* Source: tentative talks to resolve antitrust probe
* No concrete proposals on table
* EU Commission says still waiting for market views
* EU seeking views on Google behaviour by Feb. 11
* EU Commission can fine firms up to 10 percent of sales
(Adds more EU Commission comment)
By Foo Yun Chee
BRUSSELS, Feb 7 Google (GOOG.O) and European
Union regulators are in tentative talks to resolve an antitrust
probe against the Internet's dominant search engine, a source
familiar with the case said on Monday.
A deal could avert a lengthy battle and possible fine for
the U.S.-based company.
The European Commission opened an investigation into Google
last November after three complainants accused it of abusing its
position by demoting rival sites in search results and giving
preference to its own services.
"There is some interest from both sides, some tentative
discussions in resolving the issue, but no really concrete
proposals on the table," the source told Reuters.
A Commission spokeswoman said the EU executive was not in
discussions with Google at the moment and was still reviewing
"As is known, the Commission is conducting an in-depth
market investigation and is still awaiting replies. We will not
prejudge the outcome of the market investigation and of this
case," spokeswoman Amelia Torres said.
A Commission decision on the case could take months.
Since opening its investigation, the EU antitrust watchdog
has sent questionnaires to advertisers, publishers, website
owners and rival search engines, asking for their views on
Google's business practices by Feb. 11.
The Commission is expected to take several months to digest
the feedback.
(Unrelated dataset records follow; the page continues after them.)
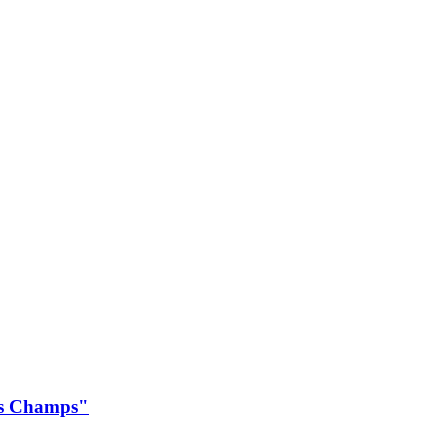
es Champs"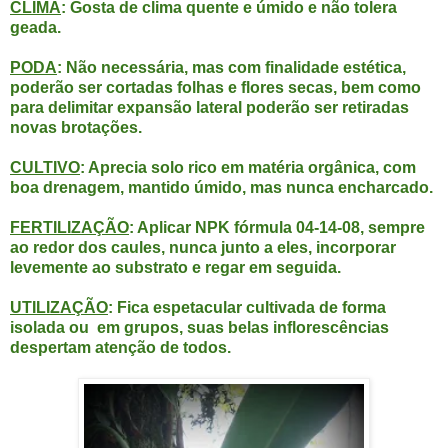
CLIMA
: Gosta de clima quente e úmido e não tolera
geada.
PODA
: Não necessária, mas com finalidade estética,
poderão ser cortadas folhas e flores secas, bem como
para delimitar expansão lateral poderão ser retiradas
novas brotações.
CULTIVO
: Aprecia solo rico em matéria orgânica, com
boa drenagem, mantido úmido, mas nunca encharcado.
FERTILIZAÇÃO
: Aplicar NPK fórmula 04-14-08, sempre
ao redor dos caules, nunca junto a eles, incorporar
levemente ao substrato e regar em seguida.
UTILIZAÇÃO
: Fica espetacular cultivada de forma
isolada ou em grupos, suas belas inflorescências
despertam atenção de todos.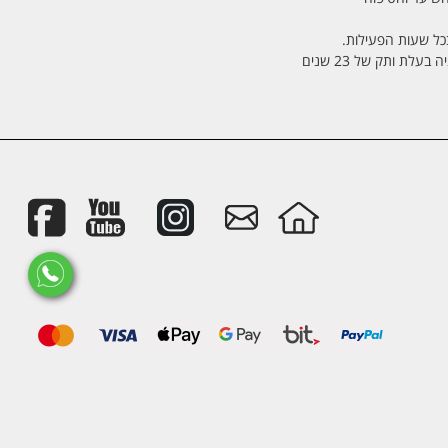
בכל שעות הפעילות.
לת ותק של 23 שנים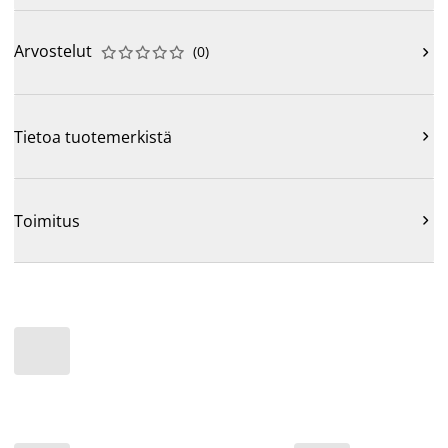
Arvostelut
(
0
)











Tietoa tuotemerkistä

Toimitus
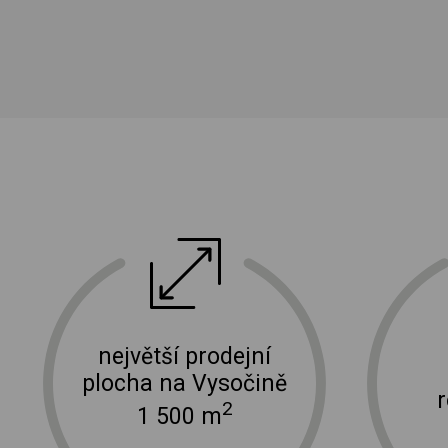
ektro
doprava a instalace elektro zařízení
největší prodejní
plocha na Vysočině
2
1 500 m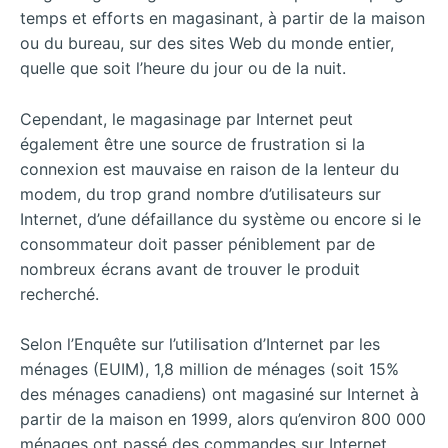
temps et efforts en magasinant, à partir de la maison
ou du bureau, sur des sites Web du monde entier,
quelle que soit l’heure du jour ou de la nuit.
Cependant, le magasinage par Internet peut
également être une source de frustration si la
connexion est mauvaise en raison de la lenteur du
modem, du trop grand nombre d’utilisateurs sur
Internet, d’une défaillance du système ou encore si le
consommateur doit passer péniblement par de
nombreux écrans avant de trouver le produit
recherché.
Selon l’Enquête sur l’utilisation d’Internet par les
ménages (EUIM), 1,8 million de ménages (soit 15%
des ménages canadiens) ont magasiné sur Internet à
partir de la maison en 1999, alors qu’environ 800 000
ménages ont passé des commandes sur Internet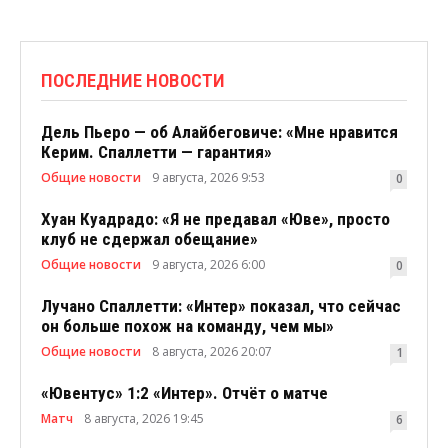
ПОСЛЕДНИЕ НОВОСТИ
Дель Пьеро — об Алайбеговиче: «Мне нравится
Керим. Спаллетти — гарантия»
Общие новости
9 августа, 2026 9:53
0
Хуан Куадрадо: «Я не предавал «Юве», просто
клуб не сдержал обещание»
Общие новости
9 августа, 2026 6:00
0
Лучано Спаллетти: «Интер» показал, что сейчас
он больше похож на команду, чем мы»
Общие новости
8 августа, 2026 20:07
1
«Ювентус» 1:2 «Интер». Отчёт о матче
Матч
8 августа, 2026 19:45
6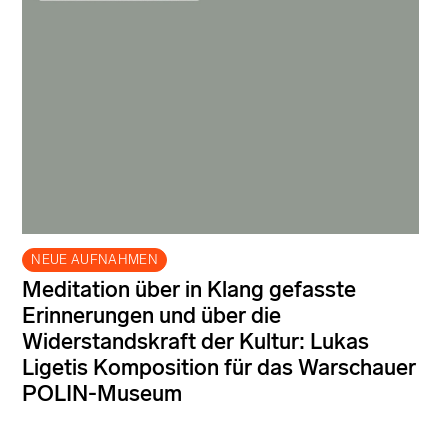
NEUE AUFNAHMEN
Meditation über in Klang gefasste
Erinnerungen und über die
Widerstandskraft der Kultur: Lukas
Ligetis Komposition für das Warschauer
POLIN-Museum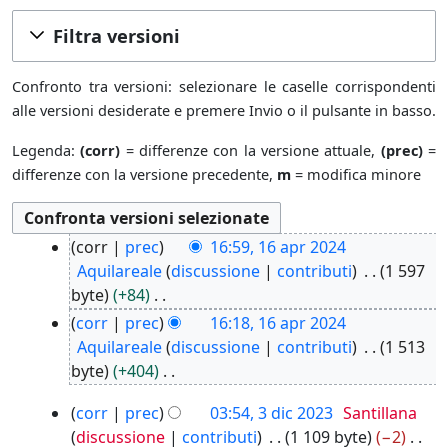
Filtra versioni
Confronto tra versioni: selezionare le caselle corrispondenti
alle versioni desiderate e premere Invio o il pulsante in basso.
Legenda:
(corr)
= differenze con la versione attuale,
(prec)
=
differenze con la versione precedente,
m
= modifica minore
1
corr
prec
16:59, 16 apr 2024
6
Aquilareale
discussione
contributi
1 597
a
byte
+84
p
N
corr
prec
16:18, 16 apr 2024
r
e
Aquilareale
discussione
contributi
1 513
2
s
byte
+404
0
s
N
2
3
corr
prec
03:54, 3 dic 2023
Santillana
u
e
4
d
discussione
contributi
1 109 byte
−2
n
s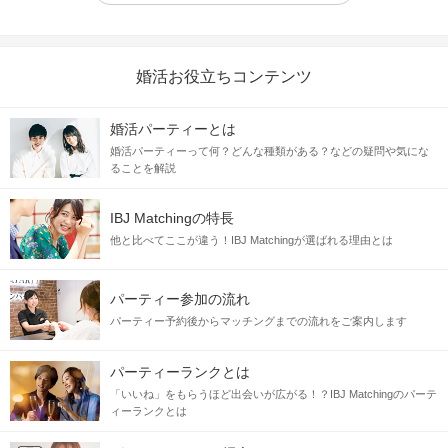
婚活お役立ちコンテンツ
婚活パーティーとは
婚活パーティーって何？どんな種類がある？などの疑問や気にな
ることを解説
IBJ Matchingの特長
他と比べてここが違う！IBJ Matchingが選ばれる理由とは
パーティー参加の流れ
パーティー予約後からマッチングまでの流れをご案内します
パーティーランクとは
「いいね」をもらうほど出会いが広がる！？IBJ Matchingのパーテ
ィーランクとは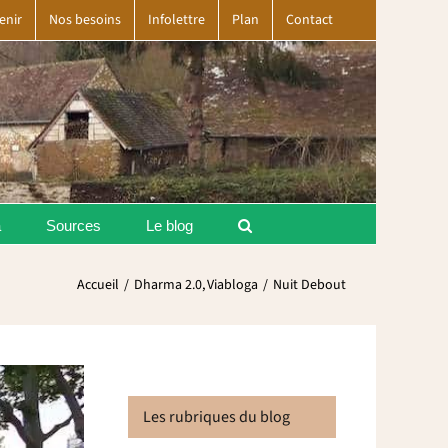
enir
Nos besoins
Infolettre
Plan
Contact
a
Sources
Le blog
Accueil
Dharma 2.0
Viabloga
Nuit Debout
Les rubriques du blog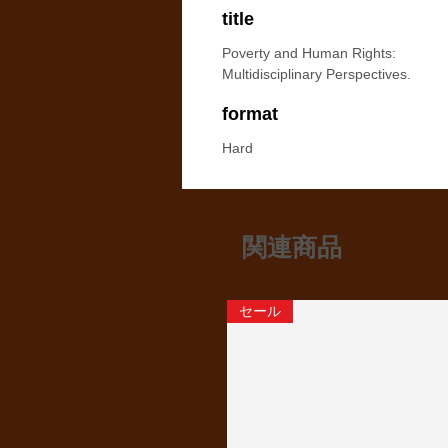
title
Poverty and Human Rights:
Multidisciplinary Perspectives.
format
Hard
関連商品
セール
Google on Monday reiterated that it was
co-operating with the regulator.
"There's always going to be room for improvement, so we'll
be working with the Commission to address any concerns,"
spokesman Al Verney said.
Google Chief Executive Eric Schmidt told Britain's Sunday
Telegraph in an interview that the company was keen to avoid a
lengthy legal battle.
The Commission, which can fine companies up to 10 percent of
their global turnover for breaching EU rules, has imposed
billion-euro penalties on Microsoft (MSFT.O) and Intel (INTC.O)
in the past year for anti-competitive behaviour.